On Anxiety
Some days I'm just unable to write. I gape at the phone's screen, scrolling away mindlessly until my eyes start aching. I eat rice with a spoon, ammi always tells me to do otherwise just the way Bengalis are supposed to do. It doesn't matter, both way I'm eating the same food— my argument goes. Deep down I know I'm upsetting her, but something more complicated keeps knocking on my mind.
I am a good daughter. I am a bad daughter. It is the way it is. I cannot change it no matter how hard I strive to be graceful. The T.V screen is dull. The walls are dull. Baba's voice is hollow. The pattern on cushion covers are swaying and straigntening. The lines on my palms are fading. Or am I just blacking out again?
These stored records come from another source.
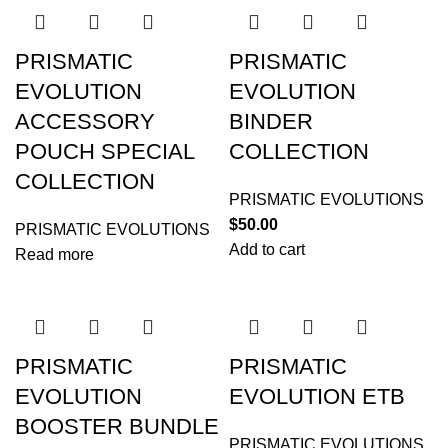
PRISMATIC
PRISMATIC
EVOLUTION
EVOLUTION
ACCESSORY
BINDER
POUCH SPECIAL
COLLECTION
COLLECTION
PRISMATIC EVOLUTIONS
$
50.00
PRISMATIC EVOLUTIONS
Add to cart
Read more
PRISMATIC
PRISMATIC
EVOLUTION
EVOLUTION ETB
BOOSTER BUNDLE
PRISMATIC EVOLUTIONS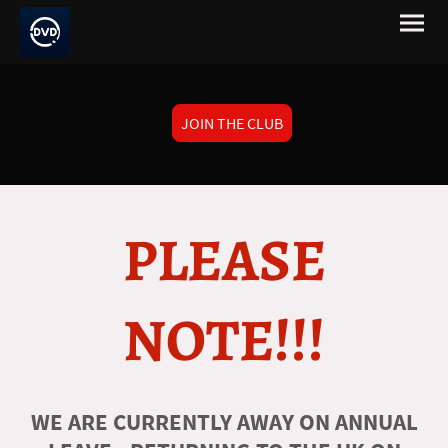
JOIN THE CLUB
PLEASE
NOTE!!!
WE ARE CURRENTLY AWAY ON ANNUAL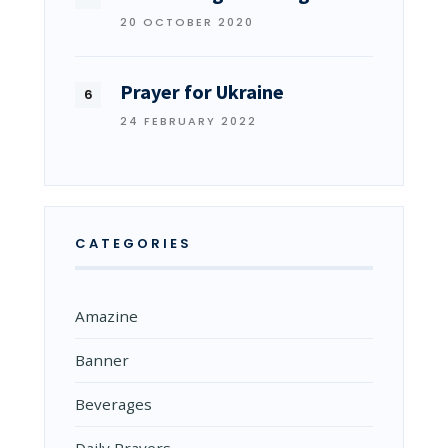
20 OCTOBER 2020
Prayer for Ukraine
24 FEBRUARY 2022
CATEGORIES
Amazine
Banner
Beverages
Daily Prayers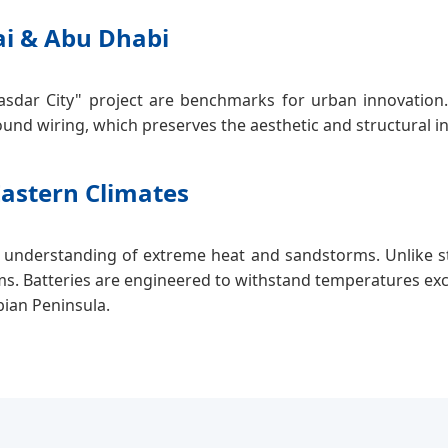
ai & Abu Dhabi
asdar City" project are benchmarks for urban innovation. 
und wiring, which preserves the aesthetic and structural i
Eastern Climates
 understanding of extreme heat and sandstorms. Unlike st
ms. Batteries are engineered to withstand temperatures exc
bian Peninsula.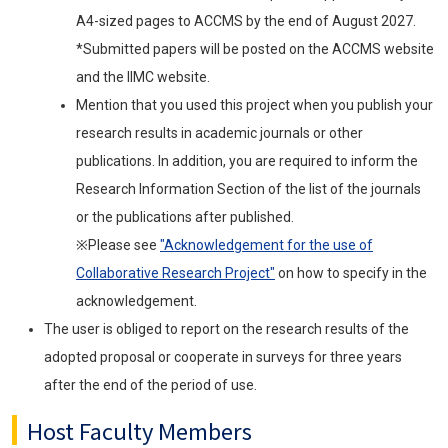
A4-sized pages to ACCMS by the end of August 2027.
*Submitted papers will be posted on the ACCMS website
and the IIMC website.
Mention that you used this project when you publish your
research results in academic journals or other
publications. In addition, you are required to inform the
Research Information Section of the list of the journals
or the publications after published.
※Please see
"Acknowledgement for the use of
Collaborative Research Project"
on how to specify in the
acknowledgement.
The user is obliged to report on the research results of the
adopted proposal or cooperate in surveys for three years
after the end of the period of use.
Host Faculty Members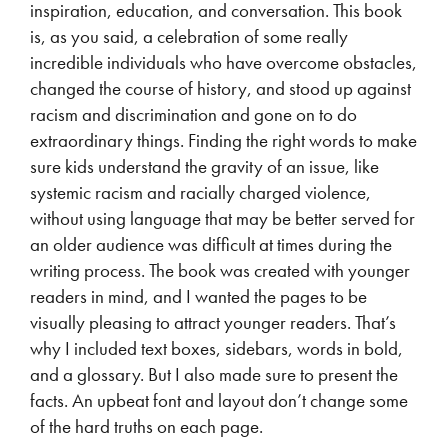
inspiration, education, and conversation. This book
is, as you said, a celebration of some really
incredible individuals who have overcome obstacles,
changed the course of history, and stood up against
racism and discrimination and gone on to do
extraordinary things. Finding the right words to make
sure kids understand the gravity of an issue, like
systemic racism and racially charged violence,
without using language that may be better served for
an older audience was difficult at times during the
writing process. The book was created with younger
readers in mind, and I wanted the pages to be
visually pleasing to attract younger readers. That’s
why I included text boxes, sidebars, words in bold,
and a glossary. But I also made sure to present the
facts. An upbeat font and layout don’t change some
of the hard truths on each page.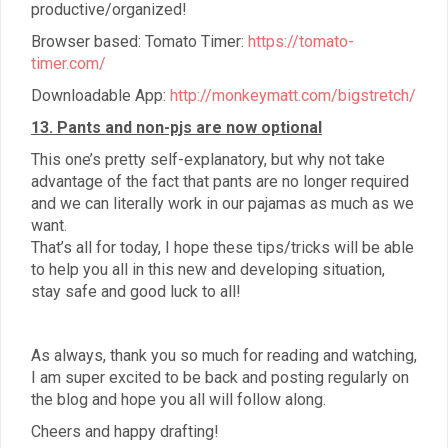
productive/organized!
Browser based: Tomato Timer:
https://tomato-
timer.com/
Downloadable App:
http://monkeymatt.com/bigstretch/
13. Pants and non-pjs are now optional
This one’s pretty self-explanatory, but why not take
advantage of the fact that pants are no longer required
and we can literally work in our pajamas as much as we
want.
That’s all for today, I hope these tips/tricks will be able
to help you all in this new and developing situation,
stay safe and good luck to all!
As always, thank you so much for reading and watching,
I am super excited to be back and posting regularly on
the blog and hope you all will follow along.
Cheers and happy drafting!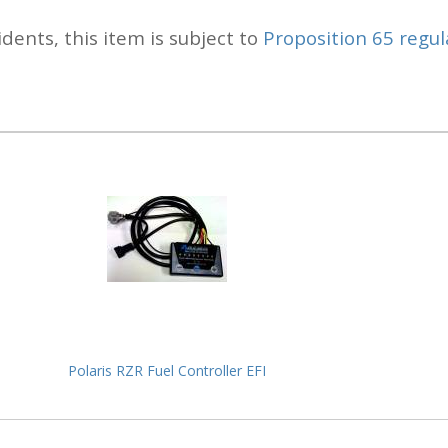
idents, this item is subject to
Proposition 65 regul
Polaris RZR Fuel Controller EFI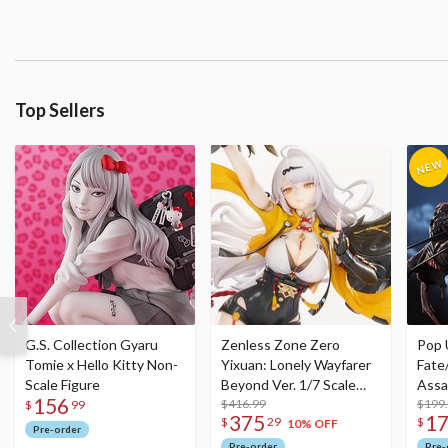
Top Sellers
G.S. Collection Gyaru
Zenless Zone Zero
Pop 
Tomie x Hello Kitty Non-
Yixuan: Lonely Wayfarer
Fate
Scale Figure
Beyond Ver. 1/7 Scale
Assa
156
Figure
$416.99
$199
$
99
375
1
$
29
$
10% OFF
Pre-order
Pre-order
Pre-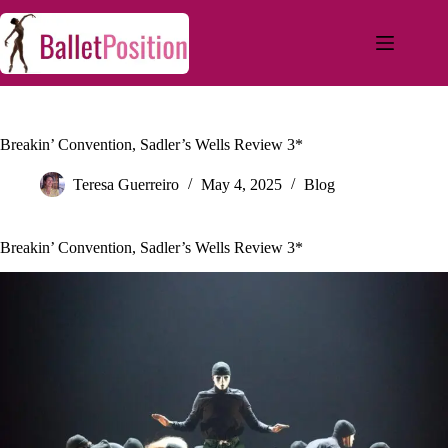
Breakin’ Convention, Sadler’s Wells Review 3*
Teresa Guerreiro
May 4, 2025
Blog
Breakin’ Convention, Sadler’s Wells Review 3*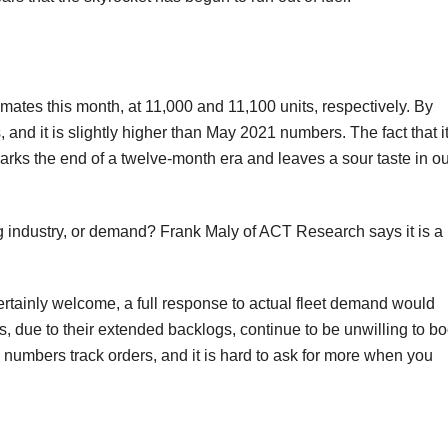
ates this month, at 11,000 and 11,100 units, respectively. By
s, and it is slightly higher than May 2021 numbers. The fact that it
rks the end of a twelve-month era and leaves a sour taste in ou
ing industry, or demand? Frank Maly of ACT Research says it is a
ertainly welcome, a full response to actual fleet demand would
due to their extended backlogs, continue to be unwilling to b
e numbers track orders, and it is hard to ask for more when you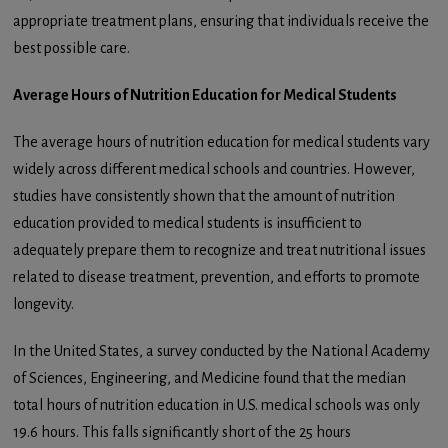
appropriate treatment plans, ensuring that individuals receive the
best possible care.
Average Hours of Nutrition Education for Medical Students
The average hours of nutrition education for medical students vary
widely across different medical schools and countries. However,
studies have consistently shown that the amount of nutrition
education provided to medical students is insufficient to
adequately prepare them to recognize and treat nutritional issues
related to disease treatment, prevention, and efforts to promote
longevity.
In the United States, a survey conducted by the National Academy
of Sciences, Engineering, and Medicine found that the median
total hours of nutrition education in U.S. medical schools was only
19.6 hours. This falls significantly short of the 25 hours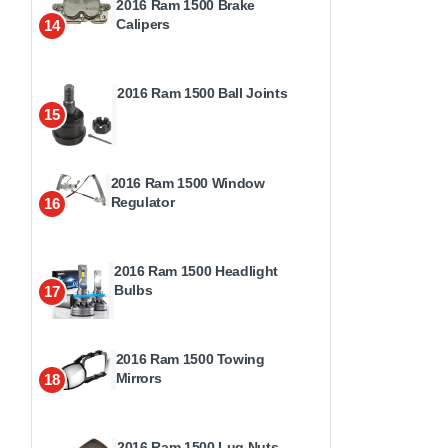
2016 Ram 1500 Brake
Calipers
14
2016 Ram 1500 Ball Joints
15
2016 Ram 1500 Window
Regulator
16
2016 Ram 1500 Headlight
Bulbs
17
2016 Ram 1500 Towing
Mirrors
18
2016 Ram 1500 Lug Nuts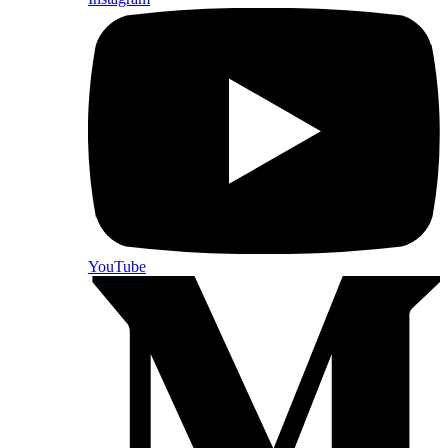
YouTube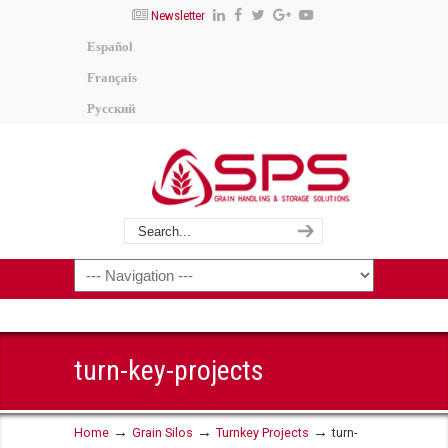
Newsletter
Español
Français
Русский
turn-key-projects
→
→
→
Home
Grain Silos
Turnkey Projects
turn-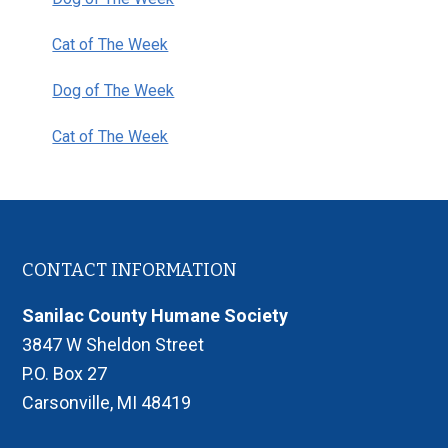
Cat of The Week
Dog of The Week
Cat of The Week
Footer
CONTACT INFORMATION
Sanilac County Humane Society
3847 W Sheldon Street
P.O. Box 27
Carsonville, MI 48419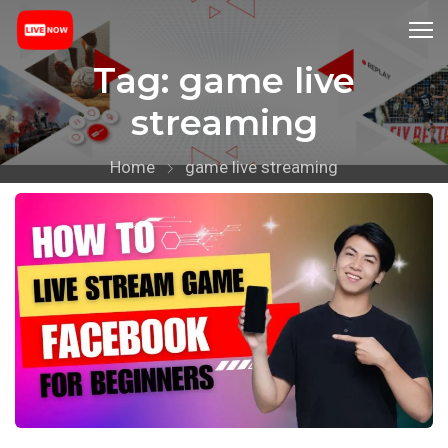
Tag:
game live
streaming
Home
game live streaming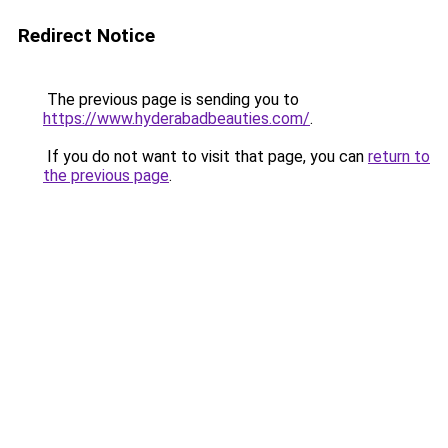
Redirect Notice
The previous page is sending you to
https://www.hyderabadbeauties.com/
.
If you do not want to visit that page, you can
return to
the previous page
.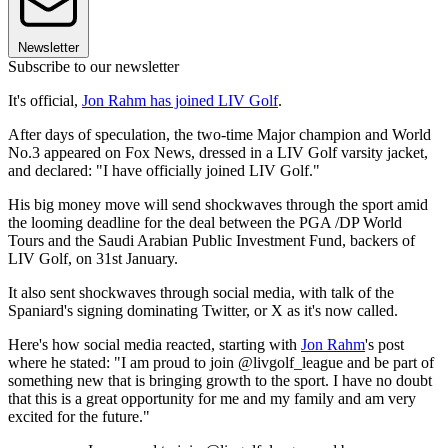
Newsletter
Subscribe to our newsletter
It's official,
Jon Rahm has joined LIV Golf
.
After days of speculation, the two-time Major champion and World
No.3 appeared on Fox News, dressed in a LIV Golf varsity jacket,
and declared: "I have officially joined LIV Golf."
His big money move will send shockwaves through the sport amid
the looming deadline for the deal between the PGA /DP World
Tours and the Saudi Arabian Public Investment Fund, backers of
LIV Golf, on 31st January.
It also sent shockwaves through social media, with talk of the
Spaniard's signing dominating Twitter, or X as it's now called.
Here's how social media reacted, starting with
Jon Rahm
's post
where he stated: "I am proud to join @livgolf_league and be part of
something new that is bringing growth to the sport. I have no doubt
that this is a great opportunity for me and my family and am very
excited for the future."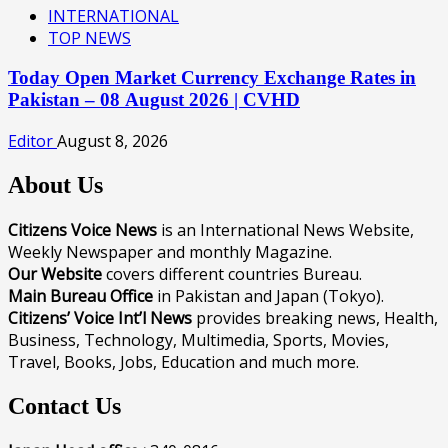
INTERNATIONAL
TOP NEWS
Today Open Market Currency Exchange Rates in
Pakistan – 08 August 2026 | CVHD
Editor
August 8, 2026
About Us
Citizens Voice News
is an International News Website,
Weekly Newspaper and monthly Magazine.
Our Website
covers different countries Bureau.
Main Bureau Office
in Pakistan and Japan (Tokyo).
Citizens’ Voice Int’l News
provides breaking news, Health,
Business, Technology, Multimedia, Sports, Movies,
Travel, Books, Jobs, Education and much more.
Contact Us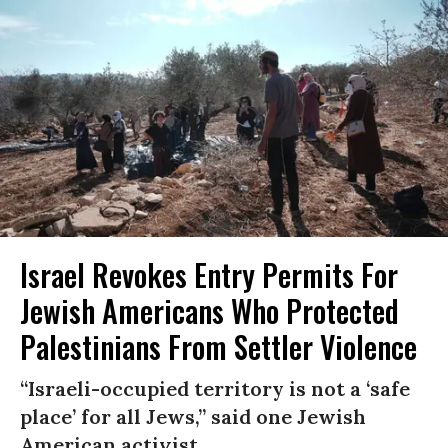
Israel Revokes Entry Permits For
Jewish Americans Who Protected
Palestinians From Settler Violence
“Israeli-occupied territory is not a ‘safe
place’ for all Jews,” said one Jewish
American activist.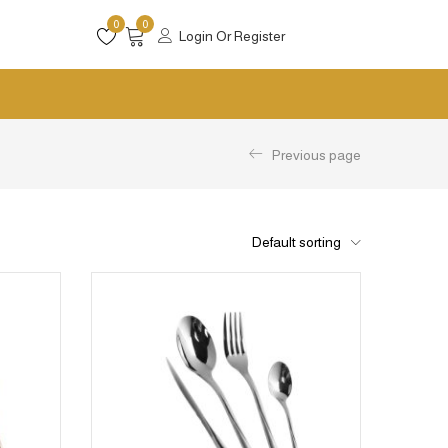
0
0
Login Or Register
Previous page
Default sorting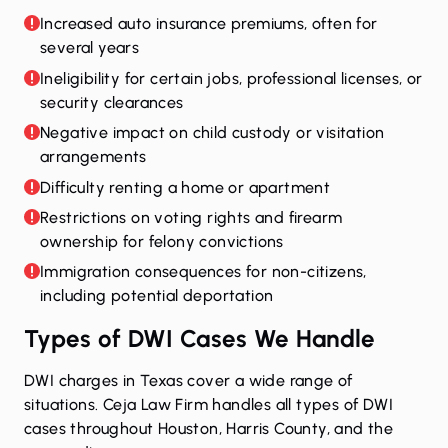
Increased auto insurance premiums, often for
several years
Ineligibility for certain jobs, professional licenses, or
security clearances
Negative impact on child custody or visitation
arrangements
Difficulty renting a home or apartment
Restrictions on voting rights and firearm
ownership for felony convictions
Immigration consequences for non-citizens,
including potential deportation
Types of DWI Cases We Handle
DWI charges in Texas cover a wide range of
situations. Ceja Law Firm handles all types of DWI
cases throughout Houston, Harris County, and the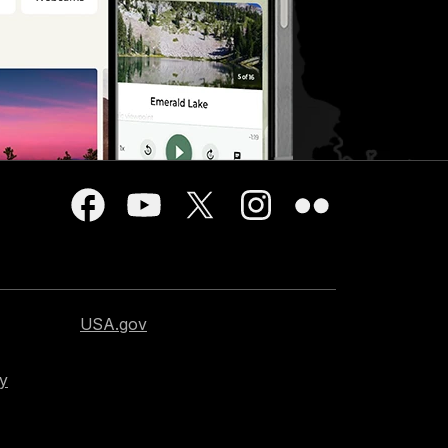
USA.gov
cy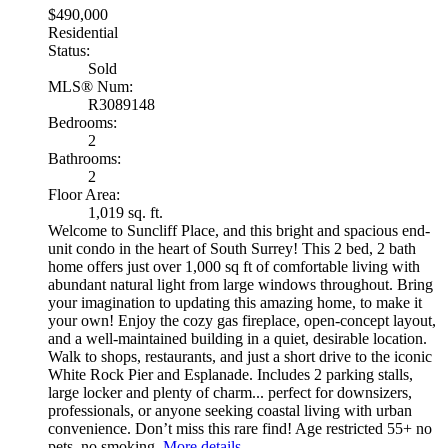
$490,000
Residential
Status:
Sold
MLS® Num:
R3089148
Bedrooms:
2
Bathrooms:
2
Floor Area:
1,019 sq. ft.
Welcome to Suncliff Place, and this bright and spacious end-
unit condo in the heart of South Surrey! This 2 bed, 2 bath
home offers just over 1,000 sq ft of comfortable living with
abundant natural light from large windows throughout. Bring
your imagination to updating this amazing home, to make it
your own! Enjoy the cozy gas fireplace, open-concept layout,
and a well-maintained building in a quiet, desirable location.
Walk to shops, restaurants, and just a short drive to the iconic
White Rock Pier and Esplanade. Includes 2 parking stalls,
large locker and plenty of charm... perfect for downsizers,
professionals, or anyone seeking coastal living with urban
convenience. Don’t miss this rare find! Age restricted 55+ no
pets, no smoking.
More details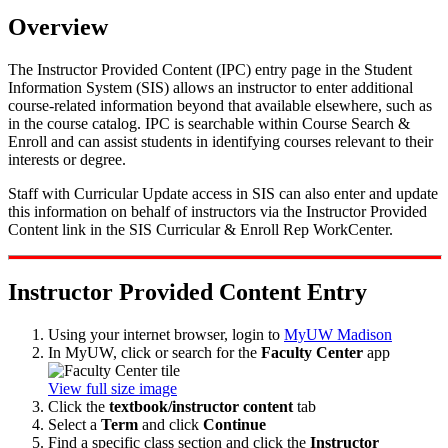
Overview
The Instructor Provided Content (IPC) entry page in the Student
Information System (SIS) allows an instructor to enter additional
course-related information beyond that available elsewhere, such as
in the course catalog. IPC is searchable within Course Search &
Enroll and can assist students in identifying courses relevant to their
interests or degree.
Staff with Curricular Update access in SIS can also enter and update
this information on behalf of instructors via the Instructor Provided
Content link in the SIS Curricular & Enroll Rep WorkCenter.
Instructor Provided Content Entry
Using your internet browser, login to
MyUW Madison
In MyUW, click or search for the
Faculty Center
app
View full size image
Click the
textbook/instructor content
tab
Select a
Term
and click
Continue
Find a specific class section and click the
Instructor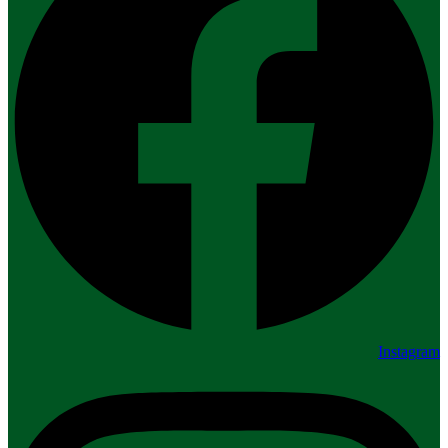
Instagram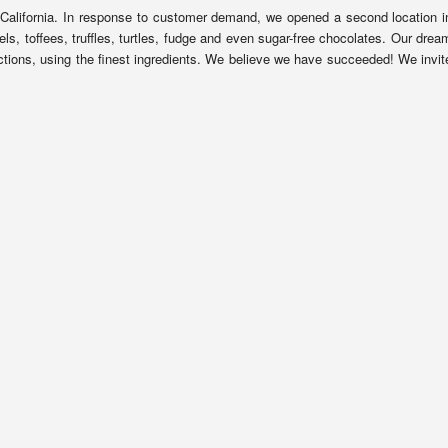
California. In response to customer demand, we opened a second location i
 toffees, truffles, turtles, fudge and even sugar-free chocolates. Our drea
ions, using the finest ingredients. We believe we have succeeded! We invit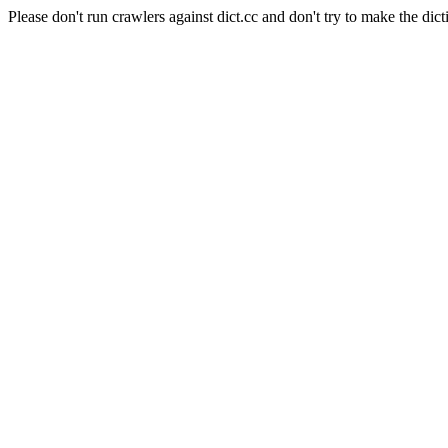
Please don't run crawlers against dict.cc and don't try to make the dict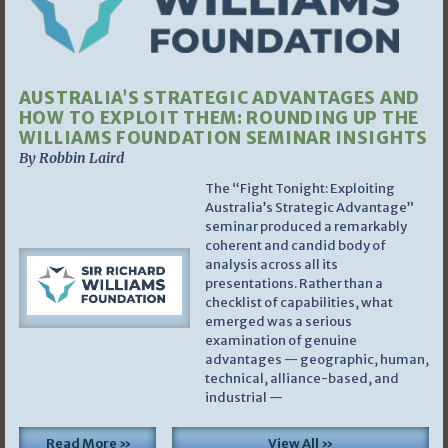
AUSTRALIA’S STRATEGIC ADVANTAGES AND
HOW TO EXPLOIT THEM: ROUNDING UP THE
WILLIAMS FOUNDATION SEMINAR INSIGHTS
By Robbin Laird
The “Fight Tonight: Exploiting
Australia’s Strategic Advantage”
seminar produced a remarkably
coherent and candid body of
analysis across all its
presentations. Rather than a
checklist of capabilities, what
emerged was a serious
examination of genuine
advantages — geographic, human,
technical, alliance-based, and
industrial —
Read More »
View All »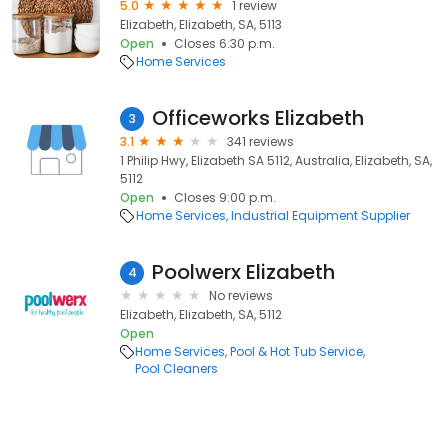
5.0
1 review
Elizabeth, Elizabeth, SA, 5113
Open
Closes 6:30 p.m.
Home Services
Officeworks Elizabeth
3
3.1
341 reviews
1 Philip Hwy, Elizabeth SA 5112, Australia, Elizabeth, SA,
5112
Open
Closes 9:00 p.m.
Home Services
Industrial Equipment Supplier
Poolwerx Elizabeth
4
No reviews
Elizabeth, Elizabeth, SA, 5112
Open
Home Services
Pool & Hot Tub Service
Pool Cleaners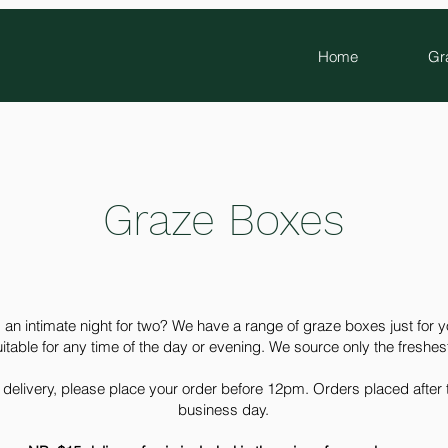
Home
Gr
Graze Boxes
 an intimate night for two? We have a range of graze boxes just for 
uitable for any time of the day or evening. We source only the freshes
delivery, please place your order before 12pm. Orders placed after th
business day.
The sight of food makes me wanna puke. Roti and dal. On other days I thank God for them. Alhamdulillah. But on days like this, something churns inside my tummy. It makes me wanna throw up. Even if I do, I have to do it secretly. I don't want to worry mother unnecessarily. Only three rooms in our house. It's a space where everybody knows what everybody is doing. On days like this I want to flee home. Comfort suffocates me. Affectionate words suffocate me. Can somebody really love me?
Days that follow are the days when my body won't stop shaking and trembling until I shout my words into my journal. I get tremors until I throw up all the poems clotted inside my throat. Words flow. I can't cry.